Steven Grant, MD
Ko M, Huang Y, Jankowska AM, et al. Impaired hydroxylation of 5-methylcytosine in myeloid cancers with mutant TET2. Nature. 2010;468:839-843.
Dr. Grant indicated no relevant conflicts of interest.
Aberrant methylation of DNA, particularly hypermethylation of tumor suppressor genes, occurs frequently in many cancers, including hematopoietic malignancies. This has prompted the development of agents capable of reversing hypermethylation, such as DNA methyltransferase inhibitors. These agents have yielded encouraging results both alone and in combination with other epigenetic agents (e.g., histone deacetlyase inhibitors) in patients with myelodysplastic syndrome (MDS) and some acute leukemias. However, the endogenous factors regulating the hypermethylated state have not been fully elucidated.
The α-ketoglutarate-dependent TET2 gene is closely related to TET1, whose protein product is responsible for conversion of 5-methylcytosine (5mC) to 5-hydroxymethylcytosine (5hmC) in DNA. Somatic mutations in TET2 occur with significant frequency in patients with certain myeloid malignancies, including MDS, acute myeloid leukemia (AML), myeloproliferative neoplasms, and chronic myelomonocytic leukemia (CMML). Until recently, however, the physiologic implications of TET2 dysregulation and its relationship to DNA methylation patterns were unknown.

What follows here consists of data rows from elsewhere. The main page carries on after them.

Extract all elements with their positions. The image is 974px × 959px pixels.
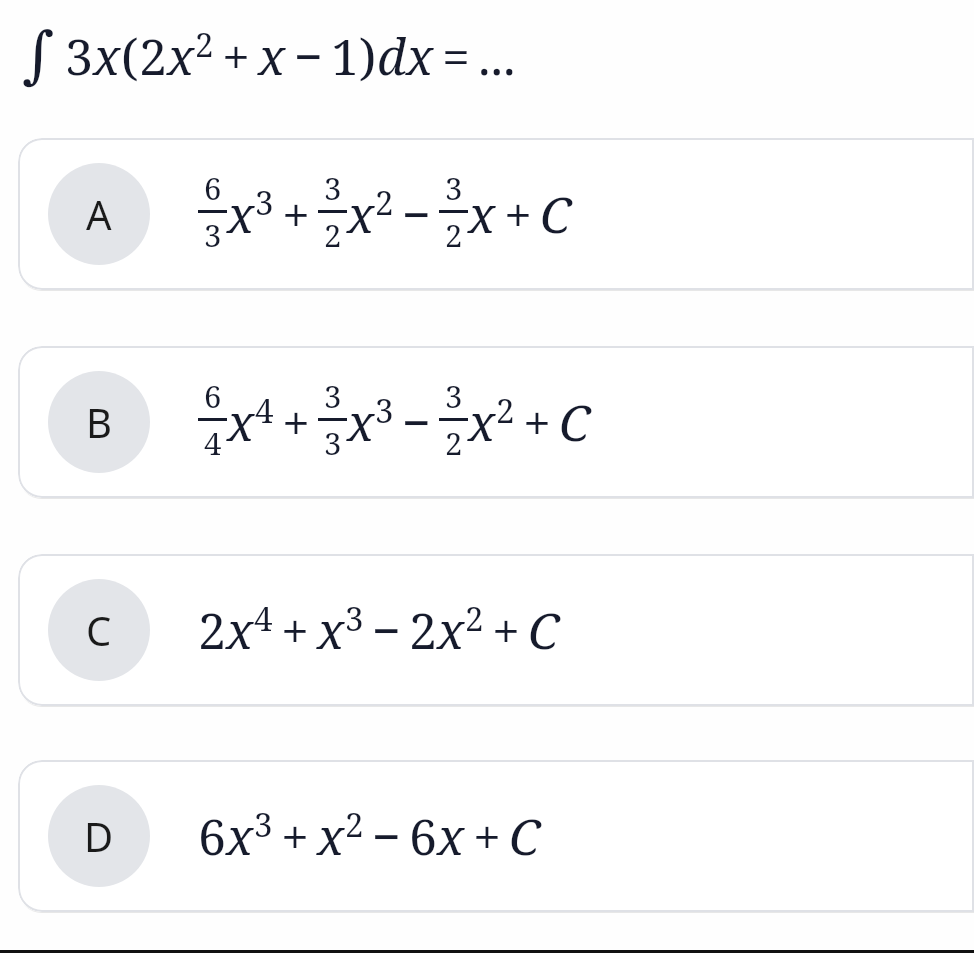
staticText: 3 <box>65 22 93 90</box>
staticText: 2 <box>345 802 364 847</box>
staticText: + <box>492 596 520 664</box>
staticText: x <box>468 180 496 248</box>
staticText: 2 <box>496 388 515 433</box>
staticText: x <box>468 388 496 456</box>
staticText: x <box>93 22 121 90</box>
button[interactable]: D <box>18 760 974 912</box>
staticText: x <box>227 388 255 456</box>
staticText: − <box>402 388 431 456</box>
staticText: 2 <box>198 596 226 664</box>
staticText: − <box>372 802 401 870</box>
staticText: ( <box>121 22 139 90</box>
staticText: 2 <box>445 422 463 464</box>
staticText: x <box>347 180 375 248</box>
button[interactable]: B <box>18 346 974 498</box>
staticText: 2 <box>445 214 463 256</box>
staticText: + <box>504 180 532 248</box>
staticText: C <box>86 603 112 657</box>
staticText: 3 <box>345 596 364 641</box>
staticText: C <box>540 180 572 248</box>
staticText: C <box>528 596 560 664</box>
staticText: x <box>437 596 465 664</box>
staticText: + <box>523 388 551 456</box>
staticText: x <box>317 596 345 664</box>
staticText: A <box>86 187 112 241</box>
staticText: x <box>167 22 195 90</box>
staticText: ... <box>478 22 516 90</box>
staticText: 3 <box>324 167 342 209</box>
staticText: 3 <box>254 802 273 847</box>
button[interactable]: C <box>18 554 974 706</box>
staticText: 2 <box>139 22 167 90</box>
staticText: x <box>258 22 286 90</box>
staticText: 4 <box>254 596 273 641</box>
staticText: x <box>226 802 254 870</box>
staticText: x <box>347 388 375 456</box>
staticText: = <box>442 22 470 90</box>
staticText: 2 <box>195 22 214 67</box>
staticText: − <box>294 22 323 90</box>
staticText: 3 <box>204 214 222 256</box>
staticText: D <box>84 809 114 863</box>
staticText: 3 <box>324 375 342 417</box>
staticText: 6 <box>204 167 222 209</box>
staticText: ) <box>359 22 377 90</box>
staticText: C <box>559 388 591 456</box>
staticText: 6 <box>204 375 222 417</box>
button[interactable]: A <box>18 138 974 290</box>
staticText: 2 <box>465 596 484 641</box>
staticText: + <box>281 596 309 664</box>
staticText: x <box>226 596 254 664</box>
staticText: + <box>473 802 501 870</box>
staticText: x <box>406 22 434 90</box>
staticText: 2 <box>409 596 437 664</box>
staticText: 1 <box>331 22 359 90</box>
staticText: x <box>227 180 255 248</box>
staticText: 4 <box>204 422 222 464</box>
staticText: 3 <box>324 422 342 464</box>
staticText: x <box>317 802 345 870</box>
staticText: + <box>282 388 310 456</box>
staticText: − <box>402 180 431 248</box>
staticText: 2 <box>324 214 342 256</box>
staticText: + <box>222 22 250 90</box>
staticText: + <box>281 802 309 870</box>
staticText: ∫ <box>22 18 55 90</box>
staticText: 6 <box>198 802 226 870</box>
staticText: − <box>372 596 401 664</box>
staticText: C <box>509 802 541 870</box>
staticText: 6 <box>409 802 437 870</box>
staticText: 3 <box>445 167 463 209</box>
staticText: 4 <box>255 388 274 433</box>
staticText: B <box>86 395 112 449</box>
staticText: 3 <box>375 388 394 433</box>
staticText: x <box>437 802 465 870</box>
staticText: + <box>282 180 310 248</box>
staticText: 2 <box>375 180 394 225</box>
staticText: 3 <box>255 180 274 225</box>
staticText: d <box>377 22 406 90</box>
staticText: 3 <box>445 375 463 417</box>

This has now changed, with a recent report by Dr. Ko and colleagues from Children’s Hospital Boston and Cleveland Clinic. The team of investigators characterized the functional implications of dysregulation of TET2 in myeloid malignancies in relation to hematopoietic cell behavior, DNA methylation patterns, and levels of 5hmC. They found that TET2 mutations were associated with low levels of 5hmC compared with healthy controls. Moreover, shRNA knockdown of TET2 in a murine model resulted in a pronounced shift toward monocytic/macrophage development. An unexpected finding was that TET2 dysregulation was associated with hypomethylation, rather than hypermethylation, of differentially regulated CpG islands. The authors concluded that TET2 plays an important role in normal myelopoiesis, and that a strong association exists between myeloid malignancies and the loss of TET2 catalytic function. They further proposed that levels of 5hmC in the cells of patients with myeloid malignancies may have independent prognostic significance and could potentially provide a basis for future targeted therapeutic interventions. Interestingly, in human AML, mutations in the citrate metabolism genes isocitrate dehydrogenase 1 and 2 (IDH1 and IDH2) have recently been shown to act in part by interfering with TET2 function.1
The results of these studies have a number of implications for myeloid malignancies. Although the clinical implications of TET2 mutations remain the subject of debate, diminished levels of 5hmC may nevertheless serve as a prognostic indicator in these disorders, particularly in circumstances in which epigenetic forms of therapy are employed. These studies also provide a possible link between genetic aberrations and the metabolic dysregulation characteristic of cancer cells. For example, mutations in metabolism-related genes such as IDH1/2 and TET2 may modify gene expression by altering DNA methylation patterns and, in doing so, could contribute to leukemic transformation. Although the relationships between these events will undoubtedly prove to be highly complex, further insights could lead to novel therapeutic paradigms and possibly more individualized treatments for patients with myeloid malignancies.
- Figueroa ME, Abdel-Wahab O, Lu C, et al. Leukemic IDH1 and IDH2 mutations result in a hypermethylation phenotype, disrupt TET2 function, and impair hematopoietic differentiation. Cancer Cell. 2010;18:553-567.